| WHAT IS REQUIRED |
Report each line of the records below that uses the word "preview".

Segment Start: DATA SECTION

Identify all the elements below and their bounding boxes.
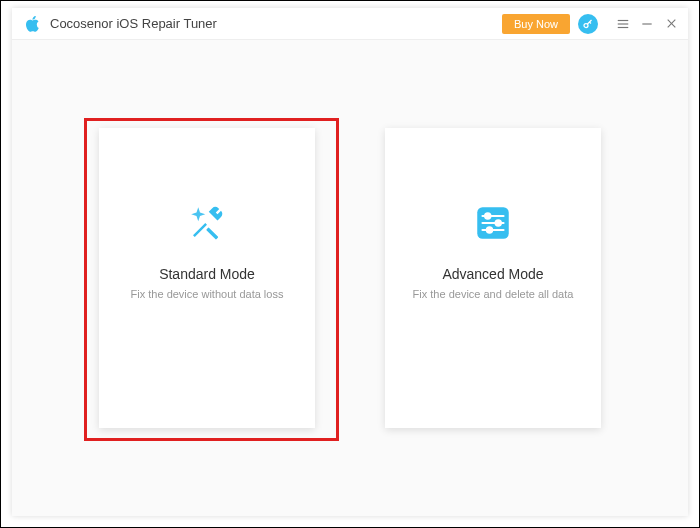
minimize-button[interactable] <box>638 17 656 31</box>
standard-mode-card[interactable]: Standard Mode Fix the device without dat… <box>99 128 315 428</box>
standard-mode-desc: Fix the device without data loss <box>131 288 284 300</box>
tools-icon <box>186 202 228 244</box>
title-bar: Cocosenor iOS Repair Tuner Buy Now <box>12 8 688 40</box>
svg-point-10 <box>485 213 490 218</box>
buy-now-button[interactable]: Buy Now <box>502 14 570 34</box>
svg-rect-7 <box>206 227 218 239</box>
content-area: Standard Mode Fix the device without dat… <box>12 40 688 516</box>
advanced-mode-card[interactable]: Advanced Mode Fix the device and delete … <box>385 128 601 428</box>
sliders-icon <box>472 202 514 244</box>
app-title: Cocosenor iOS Repair Tuner <box>50 16 502 31</box>
advanced-mode-desc: Fix the device and delete all data <box>413 288 574 300</box>
advanced-mode-title: Advanced Mode <box>442 266 543 282</box>
svg-point-12 <box>496 220 501 225</box>
key-icon[interactable] <box>578 14 598 34</box>
apple-logo-icon <box>24 15 42 33</box>
svg-point-14 <box>487 227 492 232</box>
standard-mode-title: Standard Mode <box>159 266 255 282</box>
close-button[interactable] <box>662 17 680 30</box>
app-window: Cocosenor iOS Repair Tuner Buy Now Stand… <box>12 8 688 516</box>
menu-icon[interactable] <box>614 17 632 31</box>
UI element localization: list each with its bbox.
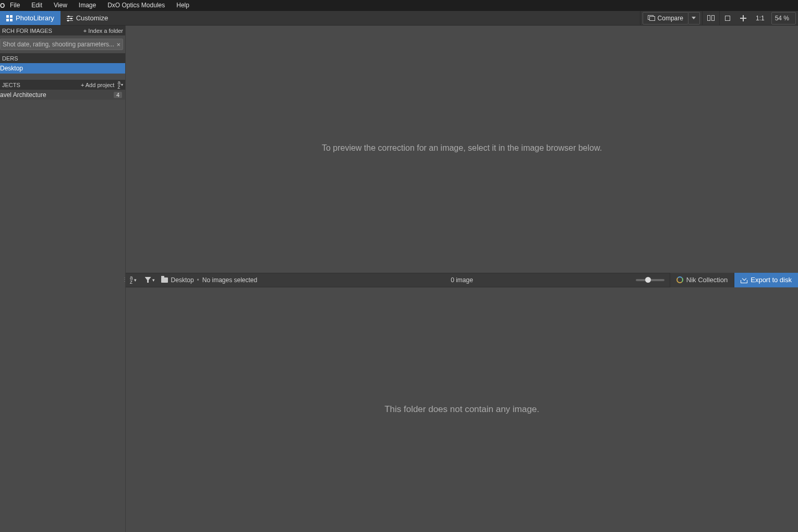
app-logo-letter: O: [0, 2, 4, 9]
menu-edit[interactable]: Edit: [26, 0, 48, 11]
mode-photolibrary-label: PhotoLibrary: [16, 14, 54, 22]
compare-button[interactable]: Compare: [643, 12, 688, 25]
clear-search-button[interactable]: ×: [116, 41, 120, 49]
menu-view[interactable]: View: [48, 0, 73, 11]
modebar: PhotoLibrary Customize Compare 1:1 54 %: [0, 11, 798, 26]
menu-image[interactable]: Image: [73, 0, 102, 11]
index-folder-button[interactable]: + Index a folder: [83, 28, 123, 34]
browser-path: Desktop • No images selected: [161, 276, 258, 284]
projects-header-label: JECTS: [2, 82, 20, 88]
folder-item-label: Desktop: [0, 65, 23, 72]
search-header-label: RCH FOR IMAGES: [2, 28, 52, 34]
zoom-group: 1:1 54 %: [719, 11, 798, 25]
search-box: ×: [0, 39, 123, 50]
sidebyside-button[interactable]: [703, 11, 719, 25]
browser-selection-text: No images selected: [202, 276, 257, 284]
sidebyside-group: [702, 11, 719, 25]
browser-filter-button[interactable]: ▾: [143, 277, 157, 283]
main: To preview the correction for an image, …: [126, 26, 798, 532]
fit-icon: [724, 15, 731, 21]
grid-icon: [6, 15, 13, 21]
zoom-1to1-label: 1:1: [756, 15, 765, 22]
compare-dropdown[interactable]: [688, 12, 700, 25]
project-item-label: avel Architecture: [0, 91, 46, 99]
sidebyside-icon: [707, 15, 715, 21]
nik-collection-label: Nik Collection: [686, 276, 728, 284]
browser-toolbar: az ▾ ▾ Desktop • No images selected 0 im…: [126, 273, 798, 287]
mode-customize-label: Customize: [76, 14, 108, 22]
folder-item-desktop[interactable]: Desktop: [0, 63, 125, 74]
funnel-icon: [145, 277, 151, 283]
pan-button[interactable]: [735, 11, 751, 25]
move-icon: [740, 15, 746, 21]
compare-icon: [648, 15, 655, 21]
projects-sort-button[interactable]: az ▾: [117, 81, 123, 89]
sidebar: RCH FOR IMAGES + Index a folder × DERS D…: [0, 26, 126, 532]
menu-optics[interactable]: DxO Optics Modules: [102, 0, 171, 11]
nik-collection-button[interactable]: Nik Collection: [670, 273, 734, 287]
chevron-down-icon: [692, 17, 696, 19]
export-to-disk-button[interactable]: Export to disk: [734, 273, 798, 287]
zoom-1to1-button[interactable]: 1:1: [751, 11, 769, 25]
zoom-value: 54 %: [775, 15, 789, 22]
fit-button[interactable]: [720, 11, 735, 25]
image-browser-pane: This folder does not contain any image.: [126, 287, 798, 533]
search-input[interactable]: [3, 41, 114, 48]
search-wrap: ×: [0, 35, 125, 53]
project-item-count: 4: [114, 92, 122, 98]
folders-header-label: DERS: [2, 55, 18, 62]
sliders-icon: [67, 16, 73, 21]
folders-header: DERS: [0, 53, 125, 63]
preview-empty-text: To preview the correction for an image, …: [322, 143, 602, 153]
menu-help[interactable]: Help: [171, 0, 195, 11]
mode-customize-button[interactable]: Customize: [61, 11, 114, 25]
nik-ring-icon: [676, 276, 683, 283]
thumbnail-size-slider[interactable]: [636, 279, 664, 281]
compare-group: Compare: [640, 11, 702, 25]
menubar: O File Edit View Image DxO Optics Module…: [0, 0, 798, 11]
folder-icon: [161, 277, 168, 283]
browser-sort-button[interactable]: az ▾: [128, 276, 139, 284]
mode-photolibrary-button[interactable]: PhotoLibrary: [0, 11, 61, 25]
menu-file[interactable]: File: [4, 0, 26, 11]
browser-path-folder: Desktop: [171, 276, 194, 284]
separator-dot: •: [197, 276, 199, 284]
compare-label: Compare: [658, 15, 683, 22]
search-header: RCH FOR IMAGES + Index a folder: [0, 26, 125, 35]
project-item[interactable]: avel Architecture 4: [0, 90, 125, 100]
export-icon: [741, 277, 747, 283]
zoom-select[interactable]: 54 %: [771, 12, 796, 25]
projects-header: JECTS + Add project az ▾: [0, 80, 125, 90]
export-label: Export to disk: [751, 276, 792, 284]
browser-empty-text: This folder does not contain any image.: [384, 404, 539, 415]
browser-count: 0 image: [451, 276, 473, 284]
preview-pane: To preview the correction for an image, …: [126, 26, 798, 271]
add-project-button[interactable]: + Add project: [81, 82, 115, 88]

Segment End: DATA SECTION

| SOLVED PROBLEM |
main: To preview the correction for an image, …: [126, 26, 798, 532]
preview-empty-text: To preview the correction for an image, …: [322, 143, 602, 153]
preview-pane: To preview the correction for an image, …: [126, 26, 798, 271]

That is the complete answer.